Tu comprendras alors que je m'engage aussitôt par l'ouverture.
***
Je ne compte pas les barreaux. En tout cas il y en a des chiées, voire un peu plus. Je me sens pousser des ampoules aux mains. Voyage au centre de la terre du brave Jules (bali) Verne.
Parvenu au bout de celui-ci, j'ai les cannes mollassonnes et les genoux qui font bravo.
Un souterrain se propose, je l'emprunte.
Pas du tout le côté terrier suintant. Non : plutôt les couloirs du Métro en miniature.
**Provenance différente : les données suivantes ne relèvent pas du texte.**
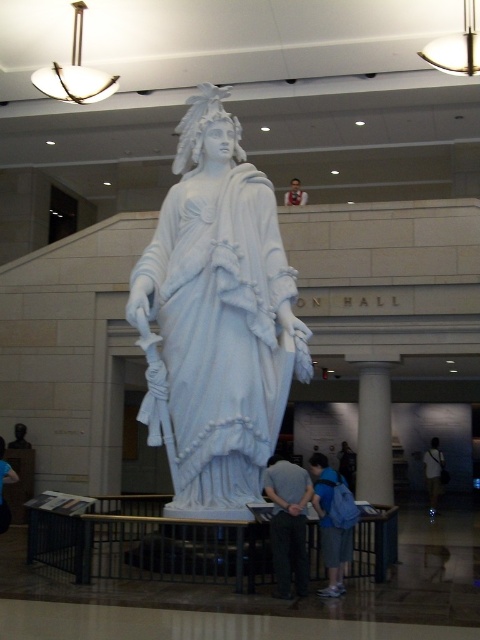 You are an interior designer assessing the placement of the gray fabric pants at lower center and the blue denim jeans at lower left in the museum. Which of the two items is shorter in height?

The gray fabric pants at lower center is shorter in height compared to the blue denim jeans at lower left.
J'y déambule d'un bon pas, tendu comme la corde d'un arc ou comme la bite d'un violeur à la tire (un coup).
Qu'il est long le chemin conduisant au Ciel ! Duraille d'évaluer les distances dans un boyau qu'éclaire seule ma loupiote de gousset.
A force d'à force, j'arrive tout de même au bout, à savoir au pied d'une deuxième échelle.
De nouveau, je chique le petit écureuil (qui se carre des glands dans le cul en prévision (ou provisions) de l'hiver.
Cette fois, je résurge tu veux savoir où ?
Dans un confessionnal, mec. A la place qu'occupe le prêtre pour entendre les turpitudes des pénitents.
Me voici dans une petite chapelle bâtie en contrebas du domaine. La lampe rouge est allumée, arrachant tant bien queue mâle un autel fromagesque à la noye.
Je me dirige vers la porte.
Sors.
Je retrouve la nuit tiède, la brise, des senteurs aquatiques. Le lac est à deux pas, immense flaque d'argent sous la lune, ne puis-je me retenir de lyrismer.
Entre l'eau et la chapelle : la route.
C'est par là qu'est venu le meurtrier.
Par là qu'il est reparti.
Conclusion : il connaît les lieux très à fond.